----- Available data
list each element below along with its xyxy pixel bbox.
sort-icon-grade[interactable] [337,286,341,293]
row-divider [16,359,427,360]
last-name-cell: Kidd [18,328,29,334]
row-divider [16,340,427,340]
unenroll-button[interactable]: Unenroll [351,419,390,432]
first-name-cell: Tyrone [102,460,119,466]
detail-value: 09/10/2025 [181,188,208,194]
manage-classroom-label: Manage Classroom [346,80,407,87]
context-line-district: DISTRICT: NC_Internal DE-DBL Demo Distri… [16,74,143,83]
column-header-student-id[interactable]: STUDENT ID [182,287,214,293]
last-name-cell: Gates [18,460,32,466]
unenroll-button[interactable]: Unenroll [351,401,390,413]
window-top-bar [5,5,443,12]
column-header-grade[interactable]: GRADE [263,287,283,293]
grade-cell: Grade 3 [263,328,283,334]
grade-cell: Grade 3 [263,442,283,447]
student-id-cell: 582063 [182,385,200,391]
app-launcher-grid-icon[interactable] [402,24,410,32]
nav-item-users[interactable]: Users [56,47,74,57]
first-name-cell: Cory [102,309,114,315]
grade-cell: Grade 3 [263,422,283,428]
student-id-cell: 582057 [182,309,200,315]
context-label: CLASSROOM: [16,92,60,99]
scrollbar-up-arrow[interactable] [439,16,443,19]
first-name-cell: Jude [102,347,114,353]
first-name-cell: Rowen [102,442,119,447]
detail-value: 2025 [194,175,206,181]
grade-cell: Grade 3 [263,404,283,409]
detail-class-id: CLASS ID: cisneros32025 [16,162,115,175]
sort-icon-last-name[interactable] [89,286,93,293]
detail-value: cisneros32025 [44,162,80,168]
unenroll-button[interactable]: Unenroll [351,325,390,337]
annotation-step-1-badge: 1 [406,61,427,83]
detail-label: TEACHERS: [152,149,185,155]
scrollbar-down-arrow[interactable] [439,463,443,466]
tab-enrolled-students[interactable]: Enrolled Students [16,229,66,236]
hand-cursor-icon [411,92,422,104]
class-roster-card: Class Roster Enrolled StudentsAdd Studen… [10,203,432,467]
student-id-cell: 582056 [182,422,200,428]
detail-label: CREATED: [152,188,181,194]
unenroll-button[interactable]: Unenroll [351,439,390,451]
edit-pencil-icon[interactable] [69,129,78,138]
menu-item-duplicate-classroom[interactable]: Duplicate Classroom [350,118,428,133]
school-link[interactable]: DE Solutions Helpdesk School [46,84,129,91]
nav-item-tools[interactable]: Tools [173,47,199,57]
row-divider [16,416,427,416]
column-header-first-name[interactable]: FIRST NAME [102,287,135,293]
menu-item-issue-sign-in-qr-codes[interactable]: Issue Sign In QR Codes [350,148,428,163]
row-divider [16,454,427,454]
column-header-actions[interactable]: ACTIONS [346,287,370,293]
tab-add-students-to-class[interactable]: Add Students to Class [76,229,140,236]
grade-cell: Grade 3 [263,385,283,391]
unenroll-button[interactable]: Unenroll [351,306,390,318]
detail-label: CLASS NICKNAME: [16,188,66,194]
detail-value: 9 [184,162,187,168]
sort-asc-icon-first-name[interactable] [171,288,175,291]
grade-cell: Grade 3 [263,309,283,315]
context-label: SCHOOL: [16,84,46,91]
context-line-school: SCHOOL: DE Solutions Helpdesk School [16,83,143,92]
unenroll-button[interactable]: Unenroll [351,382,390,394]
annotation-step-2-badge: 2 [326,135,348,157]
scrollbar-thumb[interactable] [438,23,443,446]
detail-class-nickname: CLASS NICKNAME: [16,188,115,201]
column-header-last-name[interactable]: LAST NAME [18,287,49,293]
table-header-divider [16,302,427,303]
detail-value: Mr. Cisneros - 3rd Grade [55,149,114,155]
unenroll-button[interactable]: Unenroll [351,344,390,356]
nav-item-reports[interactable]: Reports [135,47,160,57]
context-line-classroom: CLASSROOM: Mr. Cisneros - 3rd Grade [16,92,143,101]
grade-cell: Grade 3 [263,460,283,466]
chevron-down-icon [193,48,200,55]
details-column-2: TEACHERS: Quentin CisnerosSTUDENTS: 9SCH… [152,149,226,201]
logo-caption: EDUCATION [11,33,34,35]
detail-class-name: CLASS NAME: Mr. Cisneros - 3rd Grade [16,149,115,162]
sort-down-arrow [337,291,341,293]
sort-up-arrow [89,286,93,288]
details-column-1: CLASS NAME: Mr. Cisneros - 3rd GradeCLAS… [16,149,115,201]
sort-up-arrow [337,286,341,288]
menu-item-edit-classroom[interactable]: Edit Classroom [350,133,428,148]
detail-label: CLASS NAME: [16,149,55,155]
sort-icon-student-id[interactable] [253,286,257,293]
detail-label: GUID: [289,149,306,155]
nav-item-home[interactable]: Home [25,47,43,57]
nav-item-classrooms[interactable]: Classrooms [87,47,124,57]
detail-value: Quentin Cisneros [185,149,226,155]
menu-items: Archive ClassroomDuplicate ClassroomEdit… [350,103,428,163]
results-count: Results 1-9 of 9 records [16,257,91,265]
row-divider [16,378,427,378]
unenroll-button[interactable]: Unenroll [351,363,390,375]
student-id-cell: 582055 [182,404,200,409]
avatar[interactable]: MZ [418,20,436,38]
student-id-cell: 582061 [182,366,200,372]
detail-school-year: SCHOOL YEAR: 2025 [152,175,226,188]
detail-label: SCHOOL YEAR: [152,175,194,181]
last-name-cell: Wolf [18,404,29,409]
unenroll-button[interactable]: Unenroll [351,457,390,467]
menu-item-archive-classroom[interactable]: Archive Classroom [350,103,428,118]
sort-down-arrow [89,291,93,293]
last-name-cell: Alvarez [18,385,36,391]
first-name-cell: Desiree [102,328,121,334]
----------
### Exercise description
Return all of the above records exactly, leaving no line out.

### Written answer
list each element below along with its xyxy pixel bbox.
sort-icon-grade[interactable] [337,286,341,293]
row-divider [16,359,427,360]
last-name-cell: Kidd [18,328,29,334]
row-divider [16,340,427,340]
unenroll-button[interactable]: Unenroll [351,419,390,432]
first-name-cell: Tyrone [102,460,119,466]
detail-value: 09/10/2025 [181,188,208,194]
manage-classroom-label: Manage Classroom [346,80,407,87]
context-line-district: DISTRICT: NC_Internal DE-DBL Demo Distri… [16,74,143,83]
column-header-student-id[interactable]: STUDENT ID [182,287,214,293]
last-name-cell: Gates [18,460,32,466]
unenroll-button[interactable]: Unenroll [351,401,390,413]
window-top-bar [5,5,443,12]
column-header-grade[interactable]: GRADE [263,287,283,293]
grade-cell: Grade 3 [263,328,283,334]
grade-cell: Grade 3 [263,442,283,447]
student-id-cell: 582063 [182,385,200,391]
app-launcher-grid-icon[interactable] [402,24,410,32]
nav-item-users[interactable]: Users [56,47,74,57]
first-name-cell: Cory [102,309,114,315]
grade-cell: Grade 3 [263,422,283,428]
student-id-cell: 582057 [182,309,200,315]
context-label: CLASSROOM: [16,92,60,99]
scrollbar-up-arrow[interactable] [439,16,443,19]
first-name-cell: Jude [102,347,114,353]
first-name-cell: Rowen [102,442,119,447]
detail-value: 2025 [194,175,206,181]
grade-cell: Grade 3 [263,404,283,409]
detail-class-id: CLASS ID: cisneros32025 [16,162,115,175]
sort-icon-last-name[interactable] [89,286,93,293]
detail-value: cisneros32025 [44,162,80,168]
unenroll-button[interactable]: Unenroll [351,325,390,337]
annotation-step-1-badge: 1 [406,61,427,83]
detail-label: TEACHERS: [152,149,185,155]
scrollbar-down-arrow[interactable] [439,463,443,466]
tab-enrolled-students[interactable]: Enrolled Students [16,229,66,236]
hand-cursor-icon [411,92,422,104]
class-roster-card: Class Roster Enrolled StudentsAdd Studen… [10,203,432,467]
student-id-cell: 582056 [182,422,200,428]
detail-label: CREATED: [152,188,181,194]
unenroll-button[interactable]: Unenroll [351,439,390,451]
edit-pencil-icon[interactable] [69,129,78,138]
menu-item-duplicate-classroom[interactable]: Duplicate Classroom [350,118,428,133]
school-link[interactable]: DE Solutions Helpdesk School [46,84,129,91]
nav-item-tools[interactable]: Tools [173,47,199,57]
row-divider [16,416,427,416]
column-header-first-name[interactable]: FIRST NAME [102,287,135,293]
menu-item-issue-sign-in-qr-codes[interactable]: Issue Sign In QR Codes [350,148,428,163]
row-divider [16,454,427,454]
column-header-actions[interactable]: ACTIONS [346,287,370,293]
tab-add-students-to-class[interactable]: Add Students to Class [76,229,140,236]
grade-cell: Grade 3 [263,385,283,391]
unenroll-button[interactable]: Unenroll [351,306,390,318]
detail-label: CLASS NICKNAME: [16,188,66,194]
detail-value: 9 [184,162,187,168]
sort-asc-icon-first-name[interactable] [171,288,175,291]
grade-cell: Grade 3 [263,309,283,315]
context-label: SCHOOL: [16,84,46,91]
context-line-school: SCHOOL: DE Solutions Helpdesk School [16,83,143,92]
unenroll-button[interactable]: Unenroll [351,382,390,394]
annotation-step-2-badge: 2 [326,135,348,157]
scrollbar-thumb[interactable] [438,23,443,446]
detail-class-nickname: CLASS NICKNAME: [16,188,115,201]
column-header-last-name[interactable]: LAST NAME [18,287,49,293]
table-header-divider [16,302,427,303]
detail-value: Mr. Cisneros - 3rd Grade [55,149,114,155]
unenroll-button[interactable]: Unenroll [351,344,390,356]
nav-item-reports[interactable]: Reports [135,47,160,57]
context-line-classroom: CLASSROOM: Mr. Cisneros - 3rd Grade [16,92,143,101]
grade-cell: Grade 3 [263,460,283,466]
chevron-down-icon [193,48,200,55]
details-column-2: TEACHERS: Quentin CisnerosSTUDENTS: 9SCH… [152,149,226,201]
logo-caption: EDUCATION [11,33,34,35]
detail-class-name: CLASS NAME: Mr. Cisneros - 3rd Grade [16,149,115,162]
sort-down-arrow [337,291,341,293]
sort-up-arrow [89,286,93,288]
details-column-1: CLASS NAME: Mr. Cisneros - 3rd GradeCLAS… [16,149,115,201]
sort-up-arrow [337,286,341,288]
menu-item-edit-classroom[interactable]: Edit Classroom [350,133,428,148]
detail-label: CLASS NAME: [16,149,55,155]
sort-icon-student-id[interactable] [253,286,257,293]
detail-label: GUID: [289,149,306,155]
nav-item-home[interactable]: Home [25,47,43,57]
nav-item-classrooms[interactable]: Classrooms [87,47,124,57]
detail-value: Quentin Cisneros [185,149,226,155]
menu-items: Archive ClassroomDuplicate ClassroomEdit… [350,103,428,163]
results-count: Results 1-9 of 9 records [16,257,91,265]
row-divider [16,378,427,378]
unenroll-button[interactable]: Unenroll [351,363,390,375]
student-id-cell: 582055 [182,404,200,409]
avatar[interactable]: MZ [418,20,436,38]
student-id-cell: 582061 [182,366,200,372]
detail-school-year: SCHOOL YEAR: 2025 [152,175,226,188]
detail-label: SCHOOL YEAR: [152,175,194,181]
last-name-cell: Wolf [18,404,29,409]
unenroll-button[interactable]: Unenroll [351,457,390,467]
menu-item-archive-classroom[interactable]: Archive Classroom [350,103,428,118]
sort-down-arrow [89,291,93,293]
last-name-cell: Alvarez [18,385,36,391]
first-name-cell: Desiree [102,328,121,334]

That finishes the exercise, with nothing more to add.